First, the timing of this is unusual. Although it is not unheard of, it has historically been the case that most of the movement on the presidential primary calendar has taken place in the year before the presidential election. There are exceptions of course. Missouri legislators pushing the 2004 presidential primary in the Show-Me state up from March to February in 2002 comes to mind. But while there are exceptions, the year prior to a presidential has been the window in which states have tended to make these scheduling decisions.

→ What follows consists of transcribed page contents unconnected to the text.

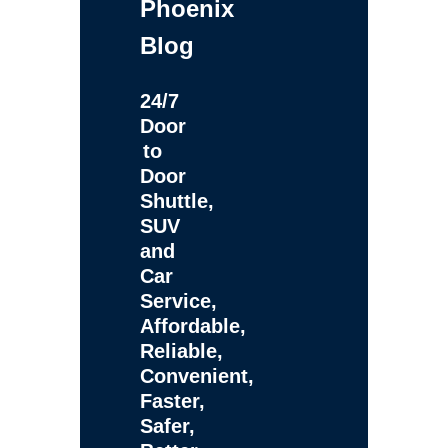
Phoenix
Blog
24/7
Door
to
Door
Shuttle,
SUV
and
Car
Service,
Affordable,
Reliable,
Convenient,
Faster,
Safer,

The reasoning is sound enough: That is when state actors the most up-to-date information (who is running, which parties have contested races, what other states are doing, etc.). It is also a time that occurs at the confluence of new legislatures being sworn in following midterms and when the urgency for a change of primary dates is at its highest (or at least when the timing is most on the radars of state legislators).

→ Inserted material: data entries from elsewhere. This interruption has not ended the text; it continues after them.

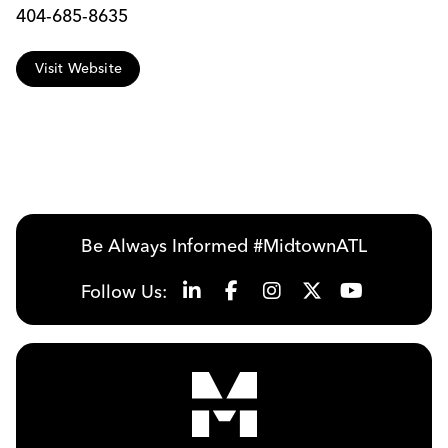
404-685-8635
Visit Website
Be Always Informed #MidtownATL
Follow Us:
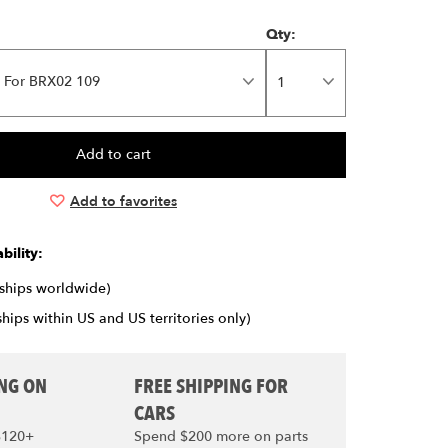
Qty:
 For BRX02 109
Add to favorites
bility:
(ships worldwide)
ships within US and US territories only)
ING ON
FREE SHIPPING FOR
CARS
$120+
Spend $200 more on parts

But by that mark, Wisconsin legislators are only slightly jumping the gun, right? After all, Texas legislators in 2010 prefiled legislation to move the primary in Lone Star state up for the 2012 cycle. However, Texas legislators introduced that legislation in anticipation of the start to the 2011-12 session. That is not what is happening in Wisconsin. Rather, legislators in the Badger state are considering these changes as part of a lame duck session as the bookend to unified Republican control of state government.
That draws this back to the how and why of the proposal.
Again, it is not atypical for states to move up the dates of their presidential primaries in post-reform era. In fact, Wisconsin has done this in the past: moving the spring election, including the presidential primary and the general election for judicial and other offices, from April to March for the 1996 cycle.1 And then for the 2004 cycle, legislators there bumped the presidential primary from the spring election in April to the spring primary in February.
But in both of those cases the Wisconsin presidential primary move was either tethered to the move of a set of elections -- the whole spring election was moved -- or toggled from one pre-existing election (the April spring election) to another (the February spring primary). The distinction is subtle, perhaps, but meaningful. Those moves meant the budgetary requirements were close to neutral.
Neither added to the budgetary bottom line in Wisconsin.
Contrast that with the proposed shift for the 2020 cycle. The idea of the hypothetical bill -- and none has been introduced to this point -- would be to create an all-new and separate presidential primary to be scheduled in March 2020, between the February spring primary and the April spring election. That new election would cost the state at least $7 million (and mean a third election in consecutive months for election administrators).
But why not shift into that February position as legislators in Wisconsin did during the 2004 cycle? That is not a viable option to legislators in 2020. Whereas February contests (outside of Iowa and New Hampshire) were allowed by national party rules during 2004, they are not in 2020. Nor were they in either 2012 or 2016 when states faced penalties to their national convention delegations for timing violations. This is why the 2015 bill to once again move the Wisconsin primary from April to February went nowhere. It would have put the Wisconsin delegations to both parties' national conventions at risk of penalty.
Left with no realistic alternative among the elections already on the calendar (the costs of which are already accounted for), Wisconsin Republicans are focusing on separate March option. That option, if not the price tag, are additionally enticing to a party set to lose unified control of state government when Democrat Tony Evers is sworn in as governor because it would hypothetically separate a high-profile, high turnout presidential primary from the spring election for judicial offices.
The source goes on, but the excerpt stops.